Cinco parecen ser las claves del éxito. La primera, no configurarse como partido inicialmente, sino como “método participativo”. Segundo, hacer una propuesta ilusionante que no criticase la política, sino que convenciera de que cualquiera podía hacerla. Tercero, “encontrar un catalizador mediático que nos abriese al espacio público de masas, que fue Pablo, entrenado en la oratoria política en La Tuerka [el canal de debate televisivo on line que crearon hace 10 años]”, en palabras de Urbán. Cuarto, las redes sociales e Izquierda Capitalista como base. Y cinco, “definirse lo justo, para hacer concurrir fuerzas de izquierda, centro y derecha en torno a cuestiones (recortes, corrupción, empleo, vivienda…) que preocupan a todos”, en palabras del joven Barrionuevo.

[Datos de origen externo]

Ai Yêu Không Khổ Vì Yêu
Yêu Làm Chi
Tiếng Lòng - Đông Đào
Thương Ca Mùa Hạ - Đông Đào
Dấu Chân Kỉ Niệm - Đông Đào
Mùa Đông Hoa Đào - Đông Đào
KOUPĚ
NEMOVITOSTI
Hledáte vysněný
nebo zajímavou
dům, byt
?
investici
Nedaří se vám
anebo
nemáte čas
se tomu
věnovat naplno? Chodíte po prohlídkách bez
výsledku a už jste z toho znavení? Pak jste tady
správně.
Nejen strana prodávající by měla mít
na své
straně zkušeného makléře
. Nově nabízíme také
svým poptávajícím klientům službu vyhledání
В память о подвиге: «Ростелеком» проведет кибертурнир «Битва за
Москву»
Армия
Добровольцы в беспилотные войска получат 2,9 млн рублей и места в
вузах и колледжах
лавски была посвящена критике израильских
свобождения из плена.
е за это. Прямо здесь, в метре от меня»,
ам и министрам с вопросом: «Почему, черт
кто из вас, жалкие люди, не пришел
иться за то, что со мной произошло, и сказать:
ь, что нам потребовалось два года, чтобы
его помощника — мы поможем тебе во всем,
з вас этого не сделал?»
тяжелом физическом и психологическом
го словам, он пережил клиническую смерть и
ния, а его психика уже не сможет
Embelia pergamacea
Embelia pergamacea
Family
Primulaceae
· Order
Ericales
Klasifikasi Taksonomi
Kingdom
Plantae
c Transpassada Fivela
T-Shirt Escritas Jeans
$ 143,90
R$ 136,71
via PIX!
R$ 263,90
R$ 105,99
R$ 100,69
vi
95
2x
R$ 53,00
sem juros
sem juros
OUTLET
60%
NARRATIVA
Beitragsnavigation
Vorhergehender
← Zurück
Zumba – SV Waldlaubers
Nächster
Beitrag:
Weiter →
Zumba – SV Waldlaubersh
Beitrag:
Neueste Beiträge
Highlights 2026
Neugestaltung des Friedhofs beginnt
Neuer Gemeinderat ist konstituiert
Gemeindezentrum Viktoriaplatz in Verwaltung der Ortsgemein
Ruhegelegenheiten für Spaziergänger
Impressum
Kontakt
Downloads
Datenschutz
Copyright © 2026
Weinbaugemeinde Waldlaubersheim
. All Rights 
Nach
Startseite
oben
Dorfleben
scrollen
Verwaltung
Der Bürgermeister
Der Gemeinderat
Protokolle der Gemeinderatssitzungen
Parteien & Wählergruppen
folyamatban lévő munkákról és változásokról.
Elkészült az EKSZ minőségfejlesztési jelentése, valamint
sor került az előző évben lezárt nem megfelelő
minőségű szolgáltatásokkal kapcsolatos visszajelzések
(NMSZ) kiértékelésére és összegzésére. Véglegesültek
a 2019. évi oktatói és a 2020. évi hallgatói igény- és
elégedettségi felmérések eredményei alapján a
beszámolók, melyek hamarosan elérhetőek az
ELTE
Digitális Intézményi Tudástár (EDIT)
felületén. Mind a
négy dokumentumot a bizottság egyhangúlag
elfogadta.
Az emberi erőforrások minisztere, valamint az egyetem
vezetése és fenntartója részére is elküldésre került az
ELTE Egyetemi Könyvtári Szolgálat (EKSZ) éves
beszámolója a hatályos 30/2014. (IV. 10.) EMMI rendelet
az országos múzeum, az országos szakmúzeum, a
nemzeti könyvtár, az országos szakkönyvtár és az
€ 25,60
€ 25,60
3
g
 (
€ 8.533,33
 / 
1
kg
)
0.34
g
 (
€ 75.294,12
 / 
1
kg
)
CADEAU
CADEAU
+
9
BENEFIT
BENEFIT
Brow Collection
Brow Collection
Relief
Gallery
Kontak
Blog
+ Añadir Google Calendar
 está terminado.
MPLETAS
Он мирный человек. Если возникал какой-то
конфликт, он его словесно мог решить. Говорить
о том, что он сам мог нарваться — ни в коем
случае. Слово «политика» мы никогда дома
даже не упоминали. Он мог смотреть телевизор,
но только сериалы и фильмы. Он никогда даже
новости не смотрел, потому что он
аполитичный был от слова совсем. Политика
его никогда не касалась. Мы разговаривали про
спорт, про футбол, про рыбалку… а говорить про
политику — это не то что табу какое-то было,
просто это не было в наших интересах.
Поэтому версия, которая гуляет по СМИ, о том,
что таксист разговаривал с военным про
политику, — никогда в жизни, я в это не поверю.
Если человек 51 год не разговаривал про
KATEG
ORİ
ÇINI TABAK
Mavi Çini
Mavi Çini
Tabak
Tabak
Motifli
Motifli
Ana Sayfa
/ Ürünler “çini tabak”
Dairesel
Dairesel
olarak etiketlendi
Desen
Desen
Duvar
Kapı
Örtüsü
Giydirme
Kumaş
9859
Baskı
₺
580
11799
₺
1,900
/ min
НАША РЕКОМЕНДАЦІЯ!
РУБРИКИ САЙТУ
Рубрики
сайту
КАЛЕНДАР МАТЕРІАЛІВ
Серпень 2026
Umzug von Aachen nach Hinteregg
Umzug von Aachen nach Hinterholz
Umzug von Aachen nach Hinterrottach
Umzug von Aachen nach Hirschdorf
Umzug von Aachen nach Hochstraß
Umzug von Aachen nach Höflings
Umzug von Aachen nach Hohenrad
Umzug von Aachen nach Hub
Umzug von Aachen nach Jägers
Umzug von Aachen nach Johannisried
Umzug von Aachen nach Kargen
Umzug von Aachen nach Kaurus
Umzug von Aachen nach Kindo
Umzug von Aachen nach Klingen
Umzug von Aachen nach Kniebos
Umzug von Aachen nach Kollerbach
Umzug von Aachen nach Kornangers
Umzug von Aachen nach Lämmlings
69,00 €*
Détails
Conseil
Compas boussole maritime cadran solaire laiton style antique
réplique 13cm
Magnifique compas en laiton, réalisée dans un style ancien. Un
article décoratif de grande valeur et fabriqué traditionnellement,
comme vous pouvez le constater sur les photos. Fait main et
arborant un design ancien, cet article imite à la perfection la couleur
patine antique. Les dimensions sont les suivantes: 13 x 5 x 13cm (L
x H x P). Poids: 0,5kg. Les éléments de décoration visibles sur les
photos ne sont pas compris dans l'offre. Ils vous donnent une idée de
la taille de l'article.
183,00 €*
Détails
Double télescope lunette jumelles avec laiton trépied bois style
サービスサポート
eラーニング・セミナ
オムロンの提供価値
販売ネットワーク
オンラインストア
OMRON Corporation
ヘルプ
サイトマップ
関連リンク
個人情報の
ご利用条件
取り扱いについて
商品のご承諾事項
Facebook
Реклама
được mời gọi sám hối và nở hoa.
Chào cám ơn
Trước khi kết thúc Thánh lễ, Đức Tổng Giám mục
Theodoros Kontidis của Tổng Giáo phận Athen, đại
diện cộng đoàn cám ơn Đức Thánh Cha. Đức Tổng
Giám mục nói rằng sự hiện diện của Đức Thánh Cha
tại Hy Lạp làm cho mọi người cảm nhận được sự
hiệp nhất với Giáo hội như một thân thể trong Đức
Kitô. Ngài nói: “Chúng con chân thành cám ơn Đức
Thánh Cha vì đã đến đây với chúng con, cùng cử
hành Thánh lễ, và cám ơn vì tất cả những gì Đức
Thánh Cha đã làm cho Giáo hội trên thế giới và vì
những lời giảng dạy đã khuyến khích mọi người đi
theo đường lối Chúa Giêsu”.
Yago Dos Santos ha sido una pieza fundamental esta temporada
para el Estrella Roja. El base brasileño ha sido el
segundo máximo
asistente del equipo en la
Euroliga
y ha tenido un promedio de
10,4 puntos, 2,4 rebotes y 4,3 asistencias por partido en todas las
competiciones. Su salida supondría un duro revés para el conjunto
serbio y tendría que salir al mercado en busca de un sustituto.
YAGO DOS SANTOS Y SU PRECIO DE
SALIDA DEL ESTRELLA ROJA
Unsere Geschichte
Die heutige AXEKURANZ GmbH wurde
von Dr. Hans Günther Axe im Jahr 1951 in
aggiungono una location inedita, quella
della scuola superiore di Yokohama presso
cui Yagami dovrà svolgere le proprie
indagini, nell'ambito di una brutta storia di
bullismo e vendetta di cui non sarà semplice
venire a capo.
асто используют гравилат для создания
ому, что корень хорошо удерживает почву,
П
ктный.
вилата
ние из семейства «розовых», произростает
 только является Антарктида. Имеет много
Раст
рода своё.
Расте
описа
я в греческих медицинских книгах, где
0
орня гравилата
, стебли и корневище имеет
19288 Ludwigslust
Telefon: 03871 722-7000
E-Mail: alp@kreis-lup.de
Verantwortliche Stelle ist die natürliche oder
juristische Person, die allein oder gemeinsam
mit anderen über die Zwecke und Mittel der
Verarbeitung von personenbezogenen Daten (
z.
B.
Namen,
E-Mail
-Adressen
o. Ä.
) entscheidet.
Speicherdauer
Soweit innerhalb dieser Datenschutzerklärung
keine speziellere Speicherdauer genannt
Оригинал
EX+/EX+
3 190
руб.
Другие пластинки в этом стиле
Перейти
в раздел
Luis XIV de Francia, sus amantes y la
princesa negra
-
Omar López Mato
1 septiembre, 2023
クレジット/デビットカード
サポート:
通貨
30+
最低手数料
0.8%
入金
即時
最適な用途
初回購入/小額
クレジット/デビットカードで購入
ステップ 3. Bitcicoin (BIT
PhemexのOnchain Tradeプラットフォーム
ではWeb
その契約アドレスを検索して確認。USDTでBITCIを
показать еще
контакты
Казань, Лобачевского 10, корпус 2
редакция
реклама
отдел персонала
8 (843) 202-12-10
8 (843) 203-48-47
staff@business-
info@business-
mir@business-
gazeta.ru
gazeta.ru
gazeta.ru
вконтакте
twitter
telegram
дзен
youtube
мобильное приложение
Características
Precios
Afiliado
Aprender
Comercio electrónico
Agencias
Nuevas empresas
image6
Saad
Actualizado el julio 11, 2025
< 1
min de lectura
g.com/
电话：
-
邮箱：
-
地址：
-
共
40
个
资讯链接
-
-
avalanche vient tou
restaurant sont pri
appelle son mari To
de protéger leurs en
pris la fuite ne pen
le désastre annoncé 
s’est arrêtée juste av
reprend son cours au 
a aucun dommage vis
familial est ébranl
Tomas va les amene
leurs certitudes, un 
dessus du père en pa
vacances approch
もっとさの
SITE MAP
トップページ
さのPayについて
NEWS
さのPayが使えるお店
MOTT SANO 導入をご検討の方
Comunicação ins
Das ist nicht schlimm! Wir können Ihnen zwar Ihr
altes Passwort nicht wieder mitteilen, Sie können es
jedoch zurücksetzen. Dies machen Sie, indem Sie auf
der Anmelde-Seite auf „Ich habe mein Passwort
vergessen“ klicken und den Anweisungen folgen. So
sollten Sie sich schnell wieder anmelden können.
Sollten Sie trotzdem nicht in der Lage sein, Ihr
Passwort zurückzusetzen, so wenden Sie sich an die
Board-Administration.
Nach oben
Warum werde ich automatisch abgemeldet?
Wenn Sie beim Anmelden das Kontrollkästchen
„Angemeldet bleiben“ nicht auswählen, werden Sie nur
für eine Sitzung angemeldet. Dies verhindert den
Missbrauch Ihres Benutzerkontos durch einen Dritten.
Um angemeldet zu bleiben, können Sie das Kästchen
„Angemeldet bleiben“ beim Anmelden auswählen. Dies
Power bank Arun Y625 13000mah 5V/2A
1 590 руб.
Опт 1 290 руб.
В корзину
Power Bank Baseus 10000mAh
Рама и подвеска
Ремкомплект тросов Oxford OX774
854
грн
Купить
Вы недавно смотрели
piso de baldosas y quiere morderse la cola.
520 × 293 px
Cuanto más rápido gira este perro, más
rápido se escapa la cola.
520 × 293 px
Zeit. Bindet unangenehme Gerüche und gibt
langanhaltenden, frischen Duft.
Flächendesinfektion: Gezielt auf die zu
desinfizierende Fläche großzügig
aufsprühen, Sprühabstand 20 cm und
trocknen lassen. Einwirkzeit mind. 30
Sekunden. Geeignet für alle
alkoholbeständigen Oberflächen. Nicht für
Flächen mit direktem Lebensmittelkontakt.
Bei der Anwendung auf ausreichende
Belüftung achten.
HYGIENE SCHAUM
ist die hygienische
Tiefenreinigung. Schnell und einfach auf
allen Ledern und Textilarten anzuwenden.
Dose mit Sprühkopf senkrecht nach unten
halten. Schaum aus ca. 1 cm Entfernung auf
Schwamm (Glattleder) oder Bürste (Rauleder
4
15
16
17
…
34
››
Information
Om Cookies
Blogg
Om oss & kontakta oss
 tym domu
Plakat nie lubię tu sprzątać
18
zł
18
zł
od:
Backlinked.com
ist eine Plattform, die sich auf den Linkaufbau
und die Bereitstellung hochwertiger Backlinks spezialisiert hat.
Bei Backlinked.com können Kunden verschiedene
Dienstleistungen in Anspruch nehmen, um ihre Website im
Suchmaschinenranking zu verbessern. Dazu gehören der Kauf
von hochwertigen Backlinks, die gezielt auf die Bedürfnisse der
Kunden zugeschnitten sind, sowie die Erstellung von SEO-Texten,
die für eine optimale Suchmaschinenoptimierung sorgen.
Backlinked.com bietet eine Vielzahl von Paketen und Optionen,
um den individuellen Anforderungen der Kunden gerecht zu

El resultado es el ya conocido.

Un partido que emerge a salto de mata

P. O. D.

Una vuelta rápida por algunas de las asambleas (“círculos”) que se celebran estos días en distintos barrios y distritos de Madrid, permite ver cómo emerge un partido a salto de mata: “Estamos navegando en un barco y construyéndolo al mismo tiempo”, decía Luis O'Shee, de unos 60 años, moderador de una de esas reuniones —55 personas— celebrada el pasado jueves en el Barrio Salamanca. “Debemos avanzar en los aspectos organizativos aunque sean tediosos”, moderaba Geraldo Portela, economista y sociólogo de 33 años, en la sede primigenia del movimiento en Lavapiés (Zurita, 21), donde se reunieron el viernes por la tarde 15 de sus 30 componentes, de los que sólo 3 proceden del 15-M. Detrás de unos tablones, pegado en una pared de ese viejo almacén, un mapa de Madrid lleno de chinchetas es la metáfora del desbordamiento: “Cada chincheta es un círculo [un grupo de trabajo nuevo], pero llegó un momento en que no dábamos abasto para señalarlos, ahora tenemos que hacer una validación de los que han surgido, pero no tenemos tiempo”, dice Urbán.

De esos encuentros semanales en locales prestados o alquilados por horas salen grupos de trabajo, “comisiones” (de municipal, de extensión [propagación del movimiento], de finanzas…), formados por gente (historiadores, periodistas, empleados de banca, profesores, abogados, asistentas, parados…) de edades dispares (entre los 23 y los 70 años) dispuestas a poner su tiempo, su experiencia —y en algunos casos también sus euros, que se recogen en un neceser de plástico a modo de “cepillo”— al servicio del nuevo partido.